There has been substantial progress in recent years in getting mothers in the U.S. to breastfeed their infants, and the latest available national data have met Healthy People
- Breastfeeding provides a critical support for infants’ immunologic, nutritional, physical, and cognitive development. Research shows that breastfeeding is associated with a number of benefits to children, including reduced rates of infectious diseases, sudden infant death syndrome, type 1 and type 2 diabetes, lymphoma, leukemia, Hodgkin’s disease, overweight and obesity.
- Children who are breastfed during early infancy are less likely to suffer from diarrhea, ear infections, lower respiratory infections, urinary tract infections, and bacterial meningitis. Breast milk may also help protect against allergies and digestive disorders.
Studies of breastfeeding also show it to be associated with decreased rates of adverse health & developmental outcomes later in life.

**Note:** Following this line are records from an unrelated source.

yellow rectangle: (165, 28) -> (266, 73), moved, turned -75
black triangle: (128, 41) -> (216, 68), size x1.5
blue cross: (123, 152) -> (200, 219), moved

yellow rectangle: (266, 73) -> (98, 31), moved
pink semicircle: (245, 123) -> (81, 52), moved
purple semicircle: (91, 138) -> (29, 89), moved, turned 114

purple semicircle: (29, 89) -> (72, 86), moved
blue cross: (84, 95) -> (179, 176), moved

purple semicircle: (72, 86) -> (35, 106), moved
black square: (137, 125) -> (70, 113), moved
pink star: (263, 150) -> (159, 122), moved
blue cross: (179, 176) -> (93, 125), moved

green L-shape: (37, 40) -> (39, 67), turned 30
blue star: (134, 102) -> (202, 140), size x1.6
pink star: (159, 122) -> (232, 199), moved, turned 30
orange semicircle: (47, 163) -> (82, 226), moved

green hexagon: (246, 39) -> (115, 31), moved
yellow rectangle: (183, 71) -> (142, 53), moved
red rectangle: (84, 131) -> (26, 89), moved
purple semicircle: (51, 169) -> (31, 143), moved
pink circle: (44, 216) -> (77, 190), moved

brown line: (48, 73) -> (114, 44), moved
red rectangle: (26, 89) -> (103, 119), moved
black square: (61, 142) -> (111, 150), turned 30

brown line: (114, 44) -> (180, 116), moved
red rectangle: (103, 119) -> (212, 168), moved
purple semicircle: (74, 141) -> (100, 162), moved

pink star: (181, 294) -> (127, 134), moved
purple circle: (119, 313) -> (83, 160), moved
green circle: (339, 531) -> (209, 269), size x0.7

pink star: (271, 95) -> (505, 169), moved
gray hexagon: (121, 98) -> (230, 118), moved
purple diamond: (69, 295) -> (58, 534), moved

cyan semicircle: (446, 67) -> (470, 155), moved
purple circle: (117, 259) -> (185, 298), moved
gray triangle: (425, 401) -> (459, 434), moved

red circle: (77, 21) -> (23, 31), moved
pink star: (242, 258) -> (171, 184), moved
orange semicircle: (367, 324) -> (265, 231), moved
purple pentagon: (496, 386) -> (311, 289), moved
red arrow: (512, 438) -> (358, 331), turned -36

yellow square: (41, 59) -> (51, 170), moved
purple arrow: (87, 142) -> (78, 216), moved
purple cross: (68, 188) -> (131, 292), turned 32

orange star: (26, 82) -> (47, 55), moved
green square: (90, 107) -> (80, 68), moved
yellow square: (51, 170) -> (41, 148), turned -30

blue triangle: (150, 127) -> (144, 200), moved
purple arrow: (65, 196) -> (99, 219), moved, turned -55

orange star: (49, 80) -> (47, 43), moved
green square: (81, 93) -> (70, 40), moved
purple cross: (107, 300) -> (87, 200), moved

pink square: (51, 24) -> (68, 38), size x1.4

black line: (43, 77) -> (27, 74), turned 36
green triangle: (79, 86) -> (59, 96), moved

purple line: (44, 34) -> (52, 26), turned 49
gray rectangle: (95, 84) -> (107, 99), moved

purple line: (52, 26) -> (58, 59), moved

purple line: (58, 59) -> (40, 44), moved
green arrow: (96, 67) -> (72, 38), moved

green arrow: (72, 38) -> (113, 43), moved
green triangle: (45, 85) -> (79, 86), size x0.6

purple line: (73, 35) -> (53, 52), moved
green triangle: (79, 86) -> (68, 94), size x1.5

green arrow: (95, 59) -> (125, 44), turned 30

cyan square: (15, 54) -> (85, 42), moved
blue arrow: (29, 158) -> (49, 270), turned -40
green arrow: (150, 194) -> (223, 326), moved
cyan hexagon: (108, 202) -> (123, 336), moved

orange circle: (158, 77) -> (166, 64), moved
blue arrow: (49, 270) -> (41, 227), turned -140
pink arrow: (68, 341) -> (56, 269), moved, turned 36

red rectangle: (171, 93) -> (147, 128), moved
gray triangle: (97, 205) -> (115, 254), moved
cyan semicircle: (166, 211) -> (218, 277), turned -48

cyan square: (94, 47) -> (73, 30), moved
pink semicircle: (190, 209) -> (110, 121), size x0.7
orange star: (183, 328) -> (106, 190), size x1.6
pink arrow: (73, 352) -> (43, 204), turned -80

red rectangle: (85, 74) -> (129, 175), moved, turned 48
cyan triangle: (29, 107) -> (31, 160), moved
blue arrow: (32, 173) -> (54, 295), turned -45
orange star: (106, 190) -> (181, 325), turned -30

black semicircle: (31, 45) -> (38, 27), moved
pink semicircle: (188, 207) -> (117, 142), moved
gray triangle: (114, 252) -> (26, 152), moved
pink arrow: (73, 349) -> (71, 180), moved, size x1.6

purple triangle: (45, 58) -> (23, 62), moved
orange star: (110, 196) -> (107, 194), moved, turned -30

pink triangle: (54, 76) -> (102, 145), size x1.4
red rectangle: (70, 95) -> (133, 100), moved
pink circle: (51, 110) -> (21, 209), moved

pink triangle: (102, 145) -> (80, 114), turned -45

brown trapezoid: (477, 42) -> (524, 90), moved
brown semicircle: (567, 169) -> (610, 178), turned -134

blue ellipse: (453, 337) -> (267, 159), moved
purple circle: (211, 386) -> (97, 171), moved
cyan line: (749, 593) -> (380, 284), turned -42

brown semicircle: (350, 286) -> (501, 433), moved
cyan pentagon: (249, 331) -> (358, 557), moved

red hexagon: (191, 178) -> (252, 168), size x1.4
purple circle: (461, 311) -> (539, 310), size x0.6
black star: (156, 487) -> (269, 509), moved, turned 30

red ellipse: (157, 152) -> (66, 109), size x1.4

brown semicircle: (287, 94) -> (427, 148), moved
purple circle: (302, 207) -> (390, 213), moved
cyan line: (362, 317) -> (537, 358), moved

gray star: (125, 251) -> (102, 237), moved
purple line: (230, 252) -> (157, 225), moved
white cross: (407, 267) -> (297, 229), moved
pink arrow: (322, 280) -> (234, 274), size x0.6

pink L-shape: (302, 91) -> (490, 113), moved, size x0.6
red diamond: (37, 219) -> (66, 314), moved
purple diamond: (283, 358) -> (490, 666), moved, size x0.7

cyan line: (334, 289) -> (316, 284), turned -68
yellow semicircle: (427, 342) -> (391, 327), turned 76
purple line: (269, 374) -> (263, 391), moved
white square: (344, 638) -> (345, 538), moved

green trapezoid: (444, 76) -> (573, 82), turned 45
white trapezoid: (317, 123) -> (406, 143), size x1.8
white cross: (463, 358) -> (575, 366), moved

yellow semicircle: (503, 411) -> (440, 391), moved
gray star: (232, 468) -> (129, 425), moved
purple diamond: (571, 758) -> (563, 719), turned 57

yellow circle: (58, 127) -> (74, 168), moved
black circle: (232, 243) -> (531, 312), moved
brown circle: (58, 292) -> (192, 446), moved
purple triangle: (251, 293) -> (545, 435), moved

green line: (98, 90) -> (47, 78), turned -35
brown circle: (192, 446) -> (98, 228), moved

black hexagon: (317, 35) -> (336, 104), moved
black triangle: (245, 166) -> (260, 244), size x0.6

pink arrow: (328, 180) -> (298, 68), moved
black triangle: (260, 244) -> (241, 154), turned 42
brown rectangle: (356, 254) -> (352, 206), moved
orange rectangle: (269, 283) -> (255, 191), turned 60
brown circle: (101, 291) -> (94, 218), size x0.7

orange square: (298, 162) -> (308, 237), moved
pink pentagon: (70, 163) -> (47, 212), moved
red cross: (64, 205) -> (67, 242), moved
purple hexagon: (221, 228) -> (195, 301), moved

- For example, children who were breastfed for 9 months were 30 percent less likely to be overweight later in childhood than were infants who were never breastfed.
- Mothers who breastfed their children for at least three months were significantly less concerned about their child’s language and motor skill development at age six, compared with mothers of children who were never breastfed.
- The benefits of breastfeeding for cognitive development have also been demonstrated into adulthood.
- Infants who were breastfed for three months or more had significantly higher scores on assessments of their language and intelligence as adults. Studies demonstrate an association between breastfeeding and improved vision, higher IQ, and better cognitive functioning.
- In addition to the benefits to infants, breastfeeding is also associated with positive outcomes for mothers. Studies demonstrate a number of maternal health benefits, including earlier return to pre-pregnancy weight, reduced rates of breast and ovarian cancers, and decreased risk of hip fractures and osteoporosis later in the mother’s life.
- Breastfeeding mothers also report higher rates of mother-infant attachment and bonding, feelings of maternal empowerment, and confidence.
For infants born in 2013, 81 percent of mothers reported ever breastfeeding, 52 percent reported still breast-feeding at six months, and 31 percent reported breastfeeding at 12 months.
- These figures reflect growing proportions of infants who are breastfed. Between 2000 and 2013, the proportion of infants who continued to be breastfed at twelve months increased by 97 percent (from 16 to 31 percent); the proportion who were breastfed at six months increased by 52 percent (from 34 to 52 percent); and the proportion who were ever breastfed increased by fourteen percent (from 71 to 81 percent).
South Africa has one of the lowest exclusive breastfeeding rates in the world, with only 8% of mothers’ breastfeeding for the recommended six months. The majority of children under 6 months are being mixed fed, where mothers breastfeed but also give their babies solids and other fluids. Mixed feeding is responsible for high rates of diarrhea and contributes significantly to infant malnutrition and deaths
Babies of HIV-infected mothers who are mixed fed are eleven times more likely to contract the virus than breast-fed babies, according to research. The solid food and formula milk seem to damage their intestines’ sensitive lining, making it easy for the virus to infect them. Many factors influence a mother’s ability to optimally feed her infant. Reasons for low rates of exclusive breastfeeding include a lack of education about its benefits, a lack of support in the workplace and a culture of mixed-feeding, where breast milk is thought to be inadequate.